THE PROBLEM
In the data, find the word "image" and copy out every line that has it.

THE RECORDS Block Start

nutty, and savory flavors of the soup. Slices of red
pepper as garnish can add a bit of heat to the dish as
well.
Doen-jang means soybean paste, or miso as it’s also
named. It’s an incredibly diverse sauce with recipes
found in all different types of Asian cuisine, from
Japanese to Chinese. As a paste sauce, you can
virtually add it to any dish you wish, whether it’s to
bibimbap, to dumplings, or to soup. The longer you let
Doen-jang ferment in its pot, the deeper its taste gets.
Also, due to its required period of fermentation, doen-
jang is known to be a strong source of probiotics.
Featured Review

THE RECORDS Block End
THE RECORDS Block Start

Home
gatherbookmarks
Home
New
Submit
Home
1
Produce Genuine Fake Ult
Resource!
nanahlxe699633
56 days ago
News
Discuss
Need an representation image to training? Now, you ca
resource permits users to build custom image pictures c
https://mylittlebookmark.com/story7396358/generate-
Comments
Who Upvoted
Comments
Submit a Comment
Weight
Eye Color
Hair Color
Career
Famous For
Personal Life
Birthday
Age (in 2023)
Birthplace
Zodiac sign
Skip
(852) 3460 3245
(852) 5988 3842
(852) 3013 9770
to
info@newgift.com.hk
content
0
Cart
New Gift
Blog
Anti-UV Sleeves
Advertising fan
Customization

THE RECORDS Block End
THE RECORDS Block Start

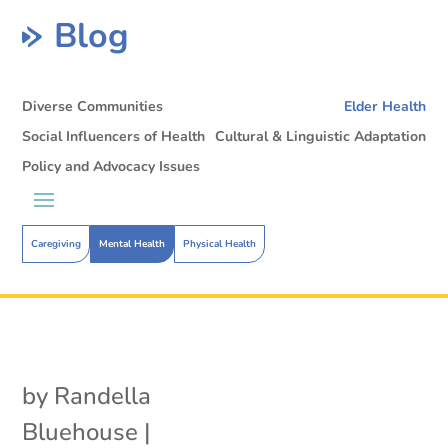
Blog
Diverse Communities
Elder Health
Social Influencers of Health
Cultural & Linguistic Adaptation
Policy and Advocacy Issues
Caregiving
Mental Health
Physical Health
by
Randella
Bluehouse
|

THE RECORDS Block End

RESULT OF THE EXERCISE
Need an representation image to training? Now, you ca
resource permits users to build custom image pictures c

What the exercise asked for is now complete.